- [WHAT THE TASK ASKS]: For each line of the data below that holds "option", copy the line.

Records from a data source:
──────────────────────────────

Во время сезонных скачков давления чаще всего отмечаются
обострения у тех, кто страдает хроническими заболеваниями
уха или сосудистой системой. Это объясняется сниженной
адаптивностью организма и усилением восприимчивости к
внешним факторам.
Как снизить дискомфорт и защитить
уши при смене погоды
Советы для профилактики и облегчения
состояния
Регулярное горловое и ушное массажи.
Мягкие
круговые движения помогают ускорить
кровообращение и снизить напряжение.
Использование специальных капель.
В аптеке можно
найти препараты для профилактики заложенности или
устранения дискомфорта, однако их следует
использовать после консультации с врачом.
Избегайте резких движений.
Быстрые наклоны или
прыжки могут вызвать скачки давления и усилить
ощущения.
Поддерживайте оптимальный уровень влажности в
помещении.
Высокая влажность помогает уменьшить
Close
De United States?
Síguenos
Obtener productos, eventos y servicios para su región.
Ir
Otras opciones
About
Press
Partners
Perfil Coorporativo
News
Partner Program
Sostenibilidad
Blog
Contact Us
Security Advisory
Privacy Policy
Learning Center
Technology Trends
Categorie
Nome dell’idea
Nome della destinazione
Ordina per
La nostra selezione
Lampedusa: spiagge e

──────────────────────────────

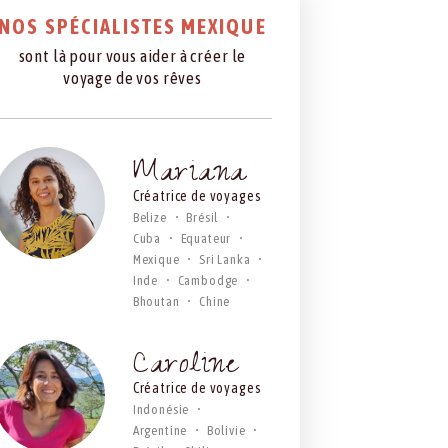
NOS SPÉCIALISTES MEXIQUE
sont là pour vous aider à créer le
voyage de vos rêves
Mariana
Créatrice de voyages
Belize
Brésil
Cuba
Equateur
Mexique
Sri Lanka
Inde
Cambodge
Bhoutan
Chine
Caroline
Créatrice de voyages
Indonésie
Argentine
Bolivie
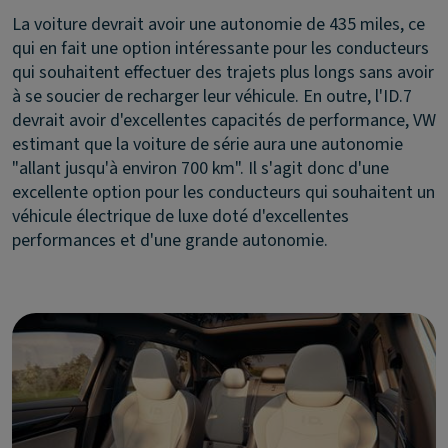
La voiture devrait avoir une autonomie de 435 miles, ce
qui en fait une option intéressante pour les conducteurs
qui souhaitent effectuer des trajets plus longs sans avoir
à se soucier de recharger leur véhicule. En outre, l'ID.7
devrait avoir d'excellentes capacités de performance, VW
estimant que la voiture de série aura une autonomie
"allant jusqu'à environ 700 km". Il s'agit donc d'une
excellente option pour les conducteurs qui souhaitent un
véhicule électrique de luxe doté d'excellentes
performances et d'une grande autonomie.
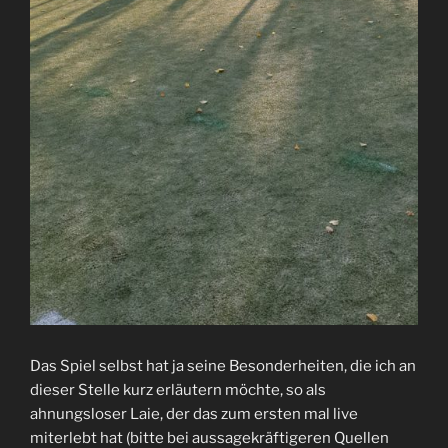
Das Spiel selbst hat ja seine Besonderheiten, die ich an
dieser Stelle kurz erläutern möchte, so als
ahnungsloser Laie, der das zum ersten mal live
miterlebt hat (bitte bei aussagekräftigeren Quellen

──────────────────────────────

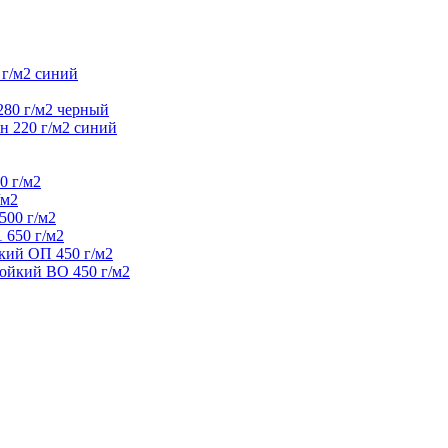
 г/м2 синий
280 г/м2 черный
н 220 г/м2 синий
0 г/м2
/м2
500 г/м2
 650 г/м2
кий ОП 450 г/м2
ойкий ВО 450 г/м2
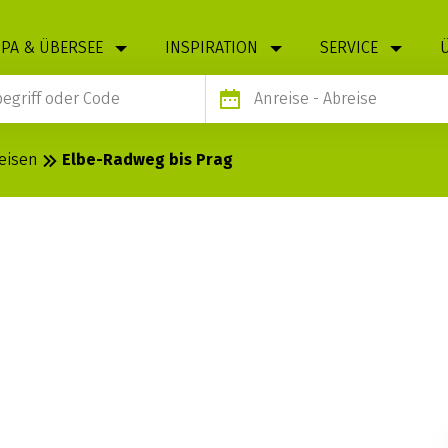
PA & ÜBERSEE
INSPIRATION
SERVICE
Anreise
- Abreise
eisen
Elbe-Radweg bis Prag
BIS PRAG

──────────────────────────────

- [WRITTEN REPLY]:
qui en fait une option intéressante pour les conducteurs
excellente option pour les conducteurs qui souhaitent un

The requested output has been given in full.